Linking climate stressors to ecological processes in ecosystem models, with a case study from the Gulf of Alaska

0106 biological sciences Gulf of Alaska productivity Atlantis temperature climate stressors 01 natural sciences end-to-end models [SDV.SA.STP]Life Sciences [q-bio]/Agricultural sciences/Sciences and technics of fishery ecosystem-based fisheries management [SDV.EE.BIO]Life Sciences [q-bio]/Ecology, environment/Bioclimatology [SDU.STU.OC]Sciences of the Universe [physics]/Earth Sciences/Oceanography EBFM
DOI: 10.1093/icesjms/fsae002 Publication Date: 2024-01-22T18:41:22Z
ABSTRACT
Abstract As climate stressors are impacting marine ecosystems and fisheries across the world, ecosystem models that incorporate environmental variables are increasingly used to inform ecosystem-based fisheries management.

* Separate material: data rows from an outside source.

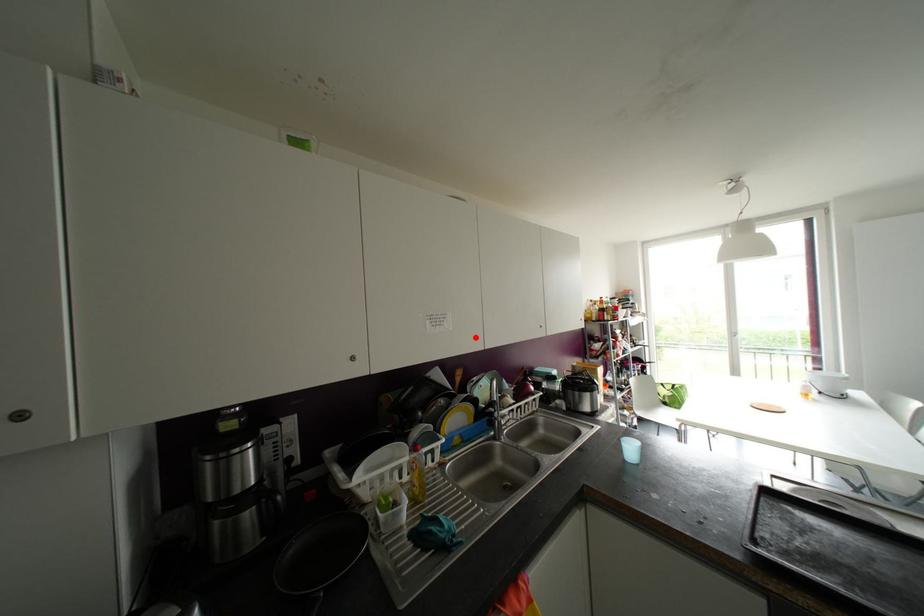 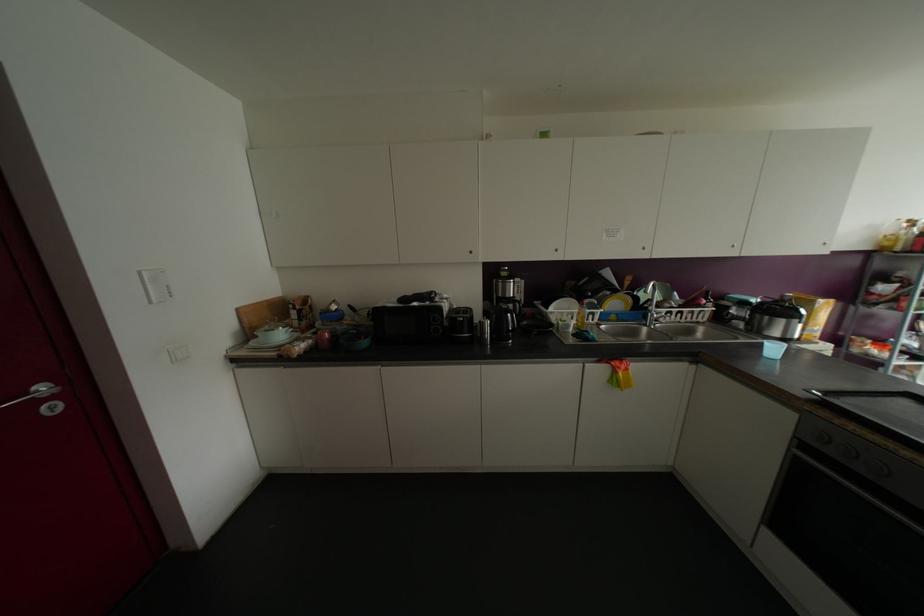 In the second image, find the point that corresponds to the highlighted location in the first image.

(642, 248) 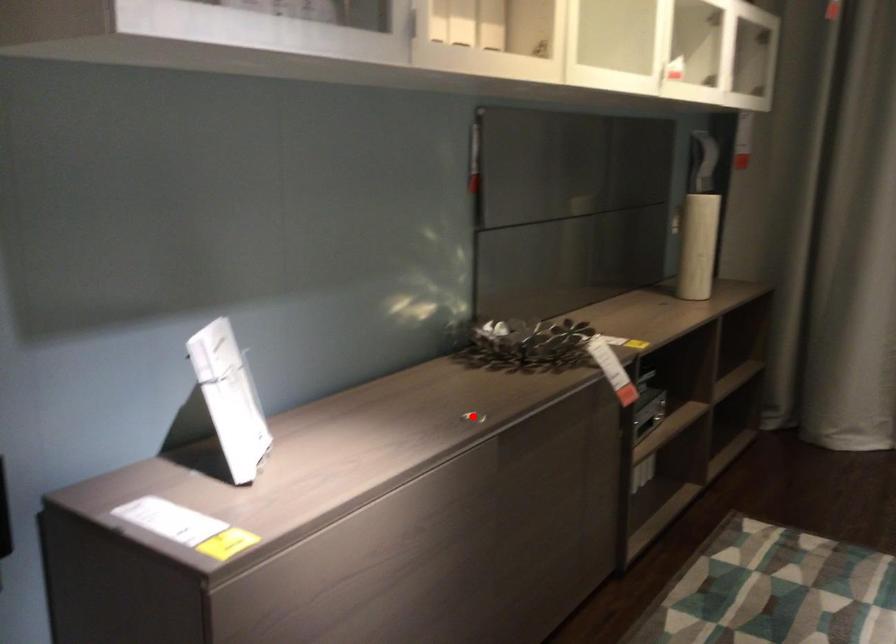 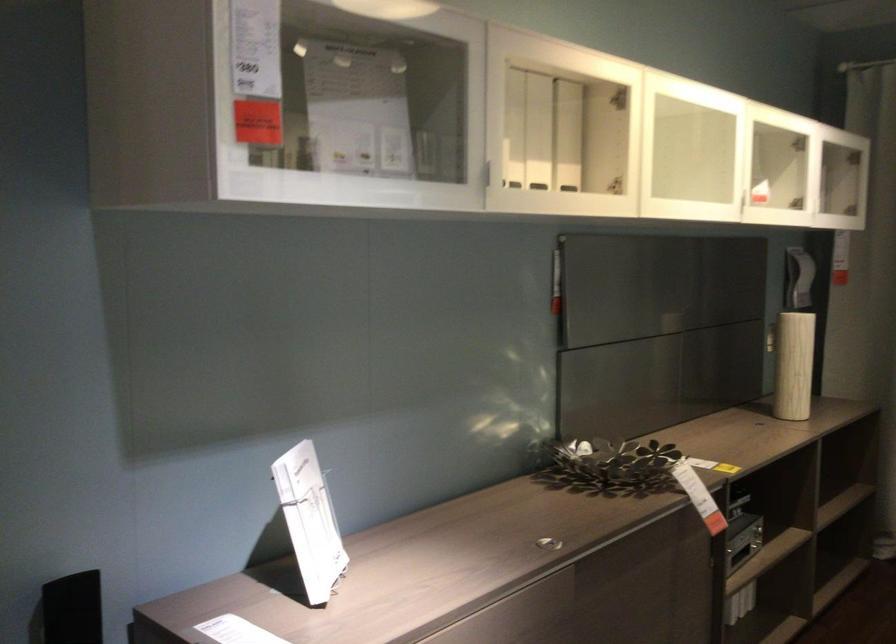 Find the pixel in the second image that matches the highlighted location in the first image.

(547, 543) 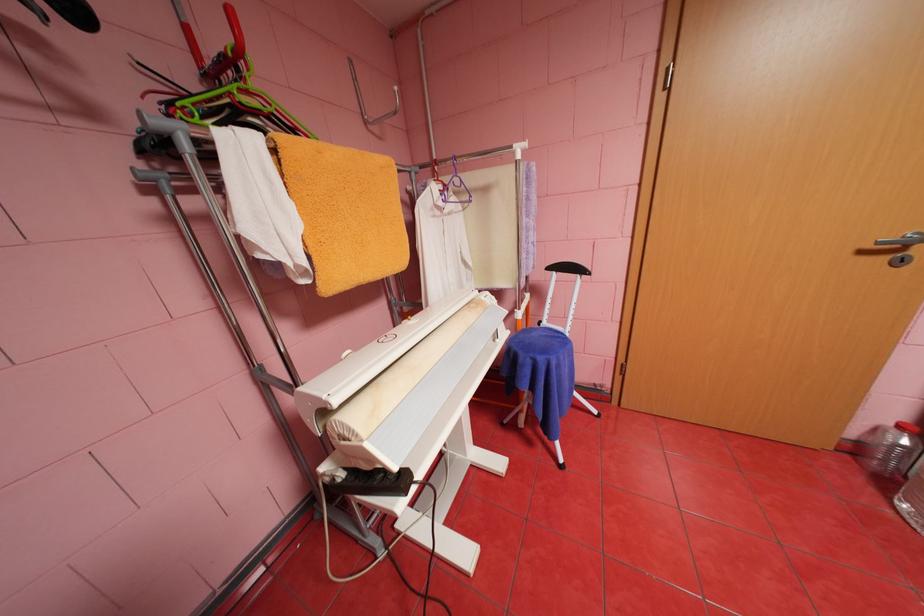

The assumptions around the mechanistic links between climate stressors and the biological processes in these models are important, but the implications for model outcomes of which stressors are captured and how they affect modeled biological processes are seldom explored. Using a whole-ecosystem model (Atlantis) for the Gulf of Alaska, we explore the effects of capturing physical (increased temperature) and biogeochemical (decreased low trophic level productivity) climate stressors, and disentangle the effects of each stressor on the productivity of forage fish, groundfish, and fish-eating seabirds. We then test the effects of alternative model specifications of temperature-driven habitat determination and bioenergetics. Increased temperature resulted in increased weight-at-age and higher natural mortality, while decreased productivity resulted in decreased weight-at-age and higher natural mortality. Model specification of temperature dependence of movement and spawning influenced model outcomes, and decoupling these processes from temperature led to overly optimistic biomass predictions. As the use of ecosystem models to inform fisheries management becomes more operational, we illustrate that the assumptions around the links between climate stressors and ecological processes influence model outcomes.